自治体の首長に教育行政の責任と権限を集約すべき

政策シンクタンクPHP総研 主席研究員 亀田徹

DS34927

 
2.民主党政権が見直しの実現可能性を高めた
 
 教育委員会制度についてはかねてから形骸化などが問題視されていた。ここに来て制度改正が実現する運びとなった要因のひとつに、制度の見直しを訴えていた民主党が政権の座についたことがあげられる。民主党は、政権交代を果たした衆院選の際に「現行の教育委員会制度は抜本的に見直し、自治体の長が責任をもって教育行政を行います」との政策を公表していた(民主党政策集INDEX2009)。民主党政権は、教育改革を3つのフェーズに区切ったその第3フェーズにおいて、教育委員会制度を定める「地方教育行政の組織及び運営に関する法律」(以下「地教行法」)の見直しを行うことを示唆していた。
 
 だが、民主党政権の推進力が弱まっていくなかで教育委員会制度の見直しの動きも後退していく。当時の文科省は、省内にタスクフォースを設置して制度見直しの検討を進めていたが、政権末期において簡単な選択肢を示したのみであった。
 
 民主党政権の動きがトーンダウンするのに対し、今度は自民党が教育委員会制度の見直しに前向きな姿勢を示しはじめる。同党は昨年の衆院選前から政権交代を見据えて安倍総裁のもとに教育再生実行本部をたちあげ、教育委員会制度の検討に着手している。
 
 昨年の衆院選において自民党は、「いじめ問題でも明らかになった、現行の無責任な教育行政システムを是正するため、首長が議会の同意を得て任命する『常勤』の『教育長』を教育委員会の責任者とするなど、教育委員会制度を抜本的に改革します」との政策を掲げた。
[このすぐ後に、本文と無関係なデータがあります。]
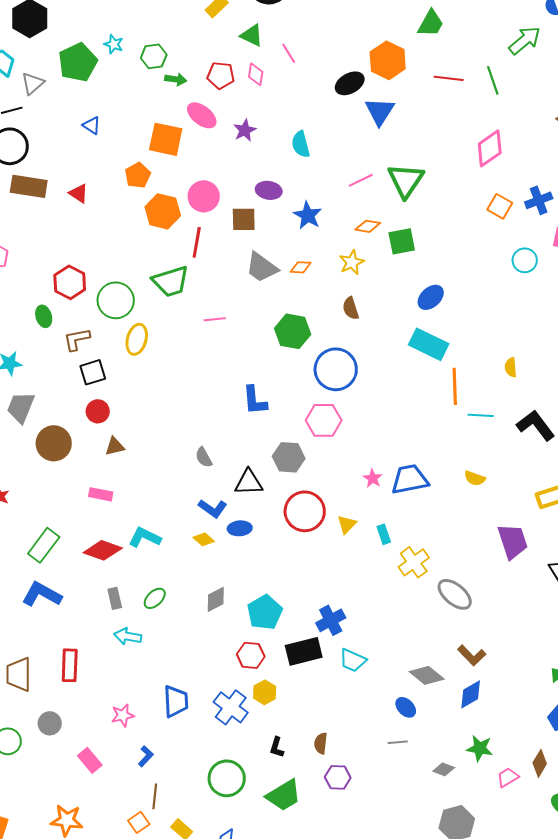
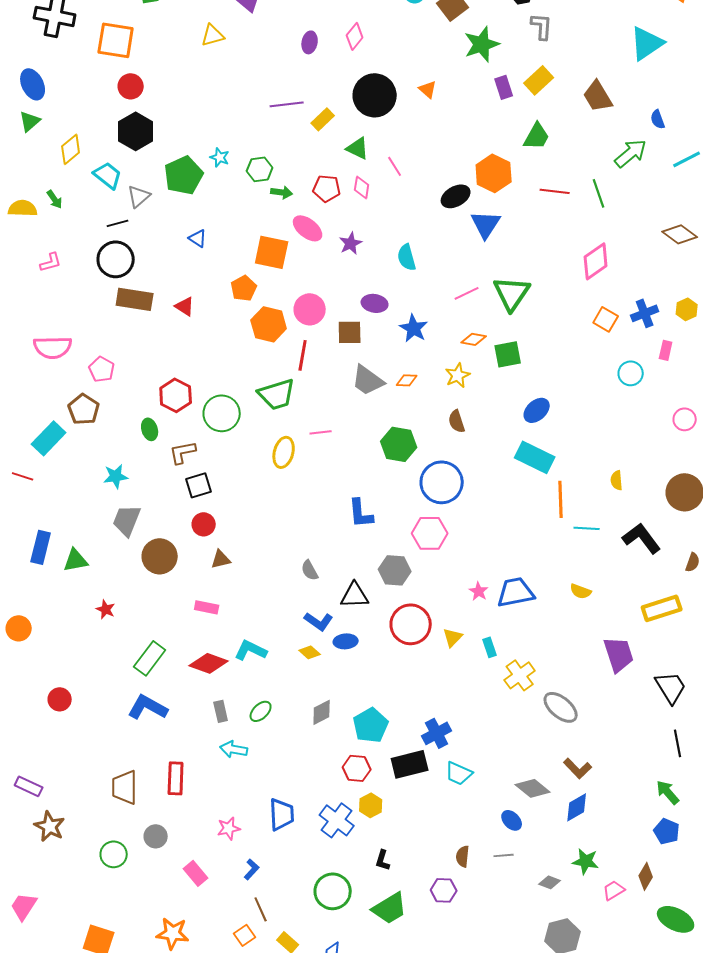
yellow ellipse: (137, 339) -> (284, 452), moved
brown semicircle: (321, 743) -> (463, 856), moved
brown line: (155, 796) -> (261, 909), turned -30

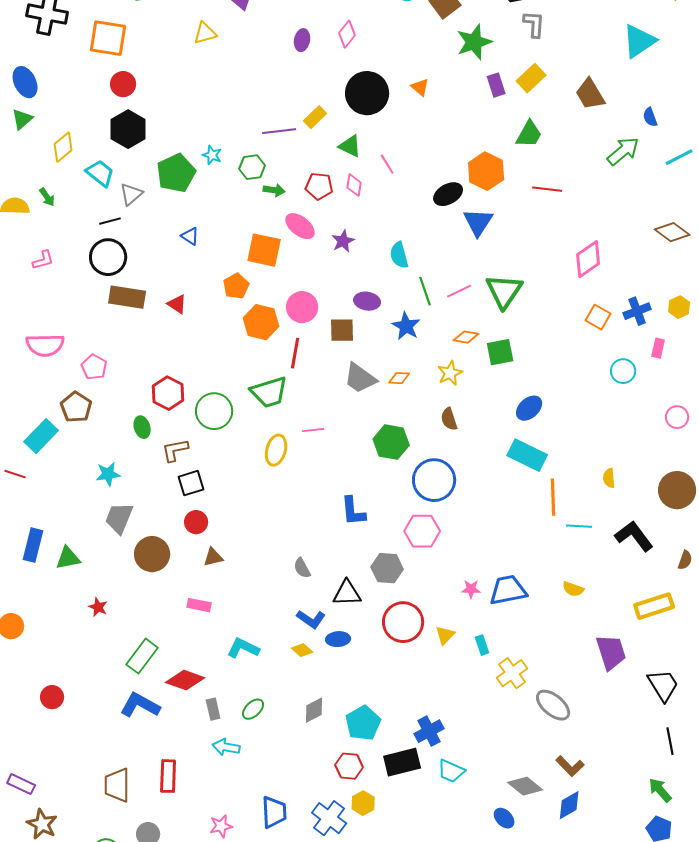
purple line: (287, 104) -> (279, 131), moved
green line: (599, 193) -> (425, 291), moved
pink star: (479, 591) -> (471, 589), turned -30
red diamond: (209, 663) -> (185, 680), moved

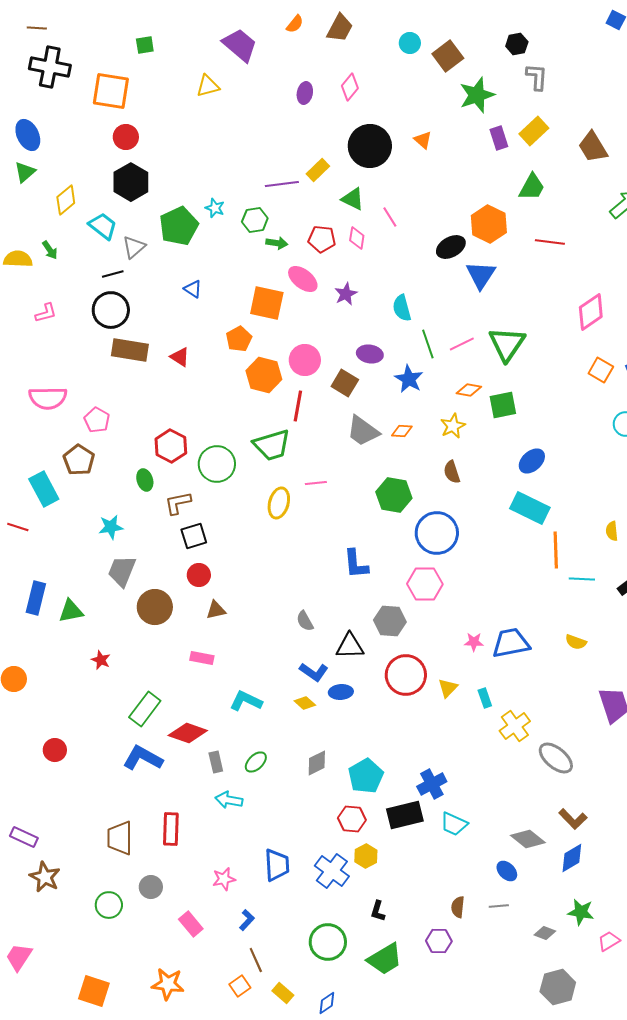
brown square: (342, 330) -> (345, 383), turned 32
cyan rectangle: (41, 436) -> (44, 489), turned -72

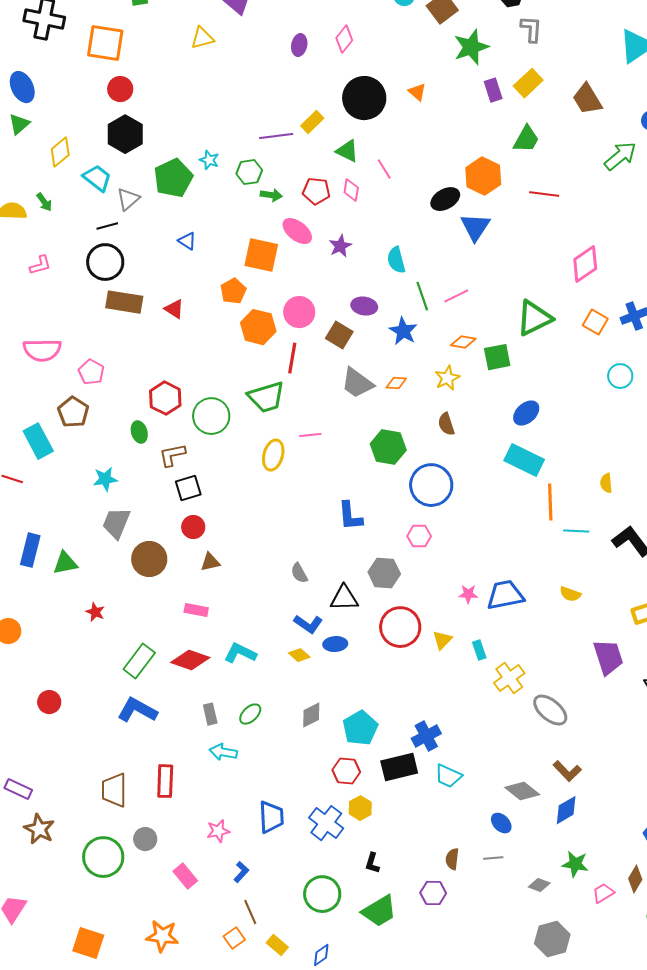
green triangle: (507, 344) -> (534, 318), moved, turned 30
pink hexagon: (425, 584) -> (419, 536), size x0.7
red diamond: (188, 733) -> (190, 660), moved
green circle: (109, 905) -> (103, 857), size x1.5

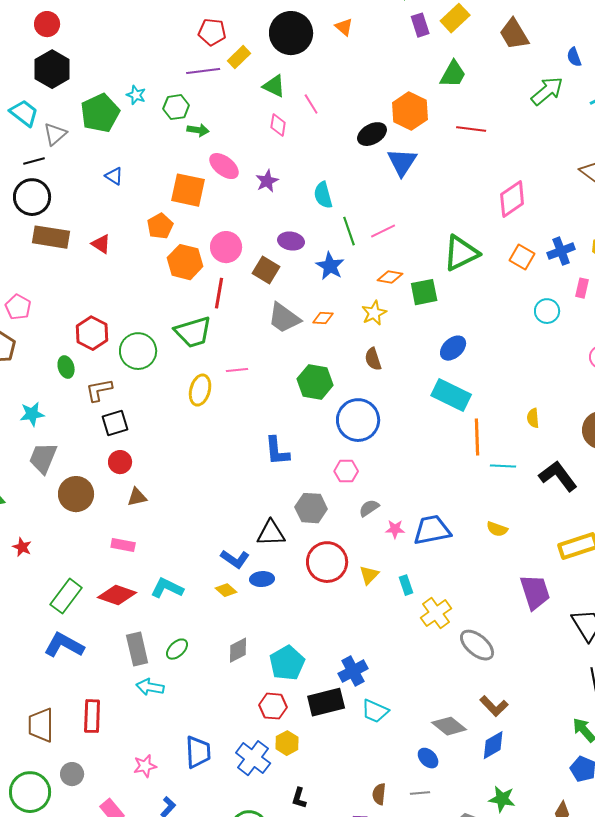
red pentagon: (316, 191) -> (212, 32), moved
gray semicircle: (299, 573) -> (369, 508), moved, turned 85
gray rectangle: (210, 714) -> (137, 649), size x1.5

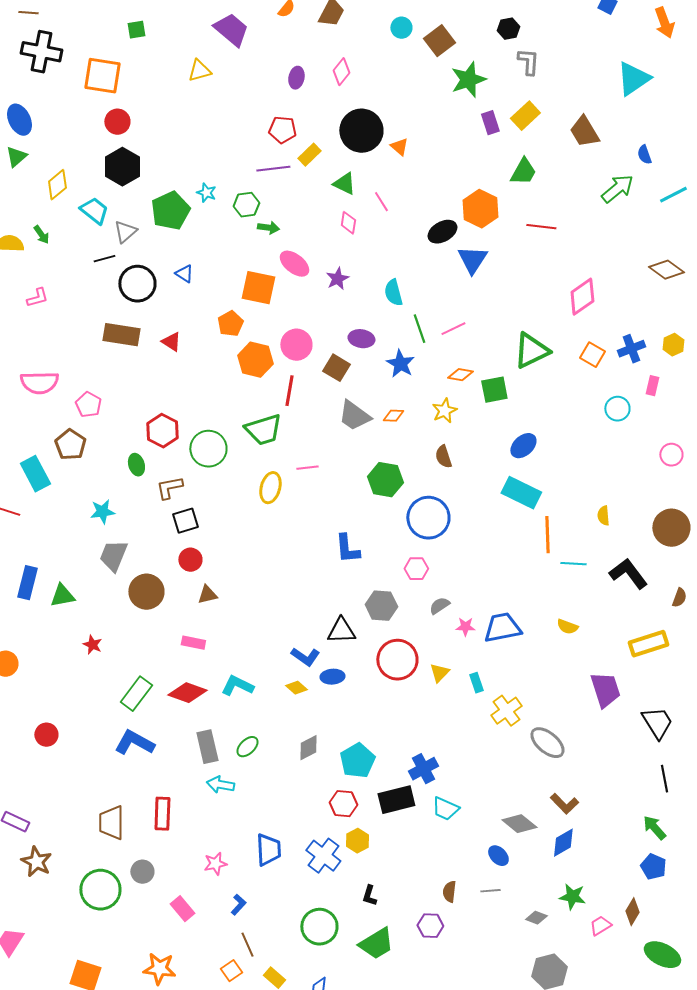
orange triangle: (344, 27) -> (399, 147), moved
black circle: (32, 197) -> (137, 284), moved

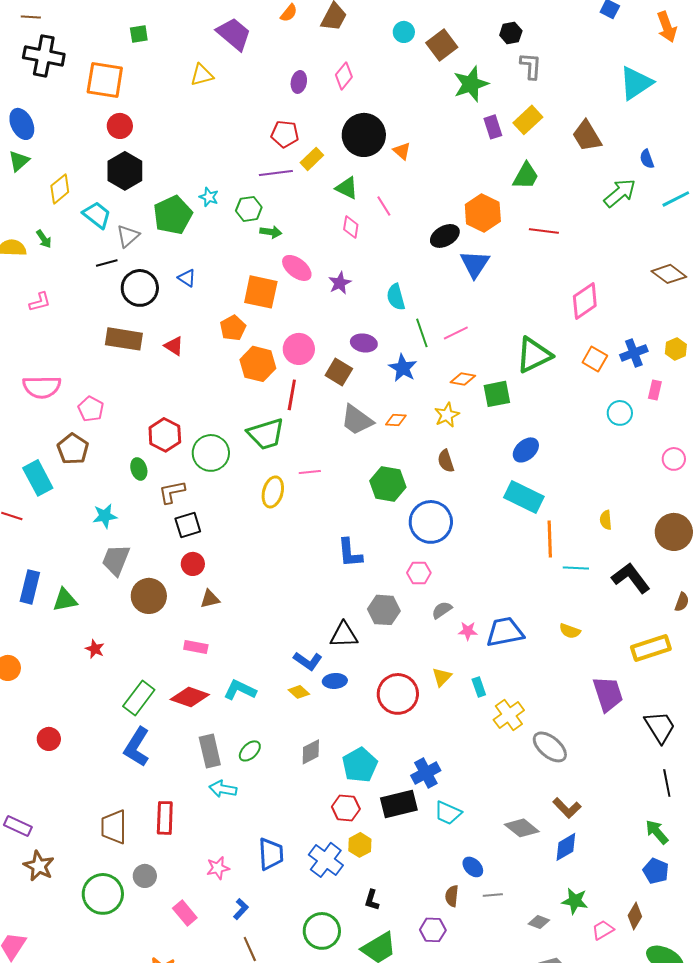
red circle: (397, 660) -> (398, 694), moved
blue L-shape: (134, 743) -> (137, 747), turned -87
blue ellipse: (498, 856) -> (473, 867), moved

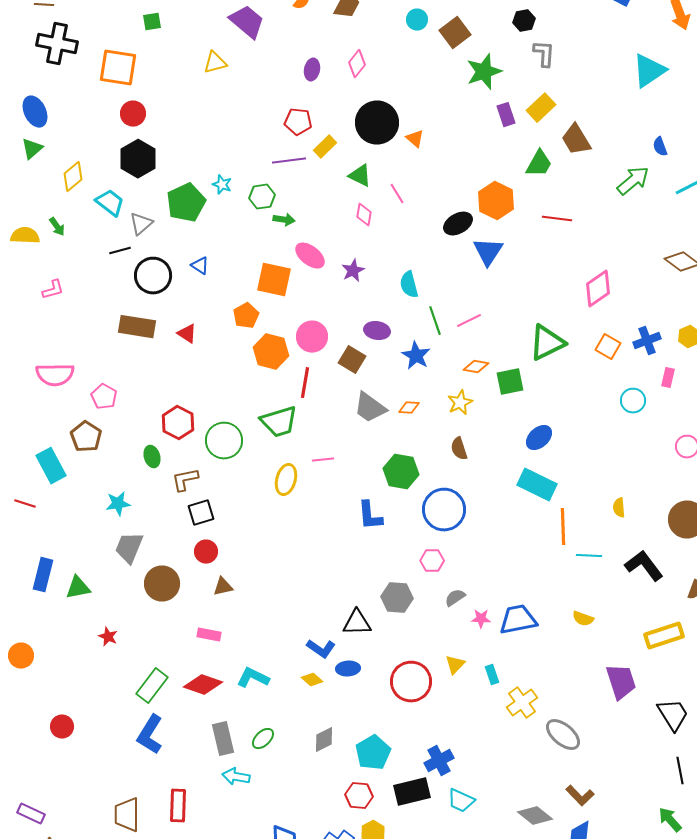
brown trapezoid: (587, 136) -> (576, 140), moved
blue L-shape: (350, 553) -> (370, 516), moved

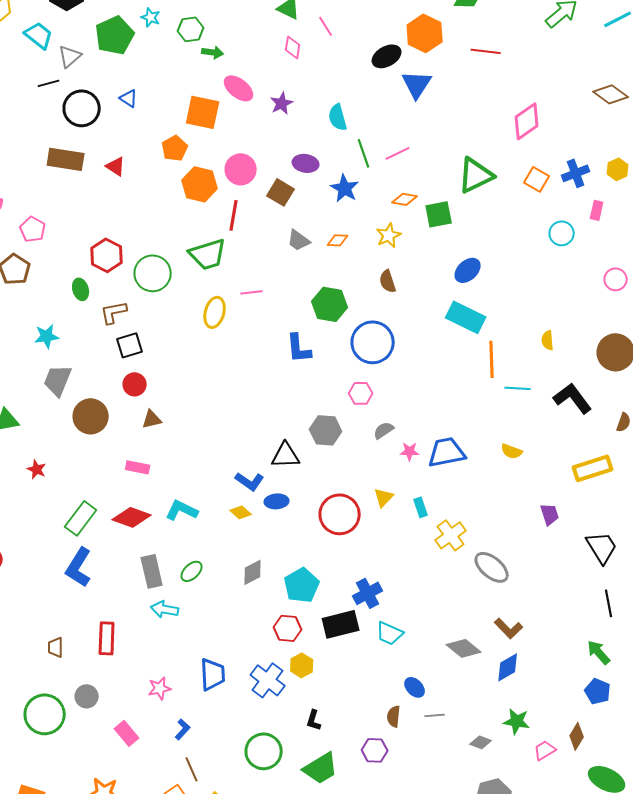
gray trapezoid: (370, 408) -> (299, 240), size x0.7
purple trapezoid: (621, 682) -> (550, 514), size x0.6
brown trapezoid: (127, 815) -> (56, 647), size x0.6

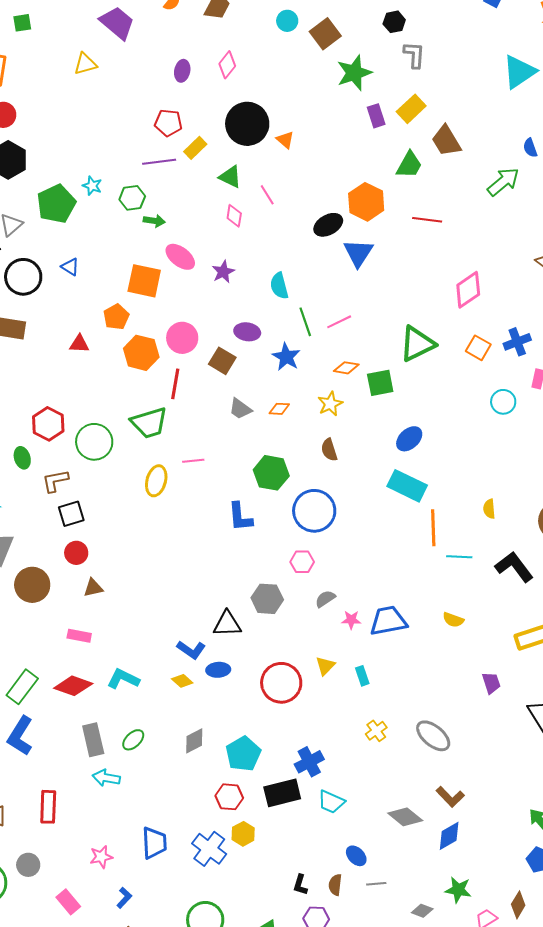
red triangle: (116, 166) -> (79, 344), moved, turned -30
yellow cross: (451, 535) -> (376, 731), moved, size x0.7
black L-shape: (314, 720) -> (300, 885), moved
一方の民主党は「地方教育行政法を見直し、現在の教育委員会制度を見直す」としたものの、具体的な方向性は示すことはなかった。
 
 政権交代後、安倍総理は教育再生実行会議を設置する。同会議は、いじめ問題に続いて教育委員会制度の見直しの検討を開始し、4回の議論を経て本年4月に提言をまとめた。教育長を責任者に位置づけるという教育再生実行会議の結論は、自民党内での議論の方向性に沿ったものであった。
 
 教育再生実行会議の提言を受け、制度設計の具体的な検討が中教審で進められてきた。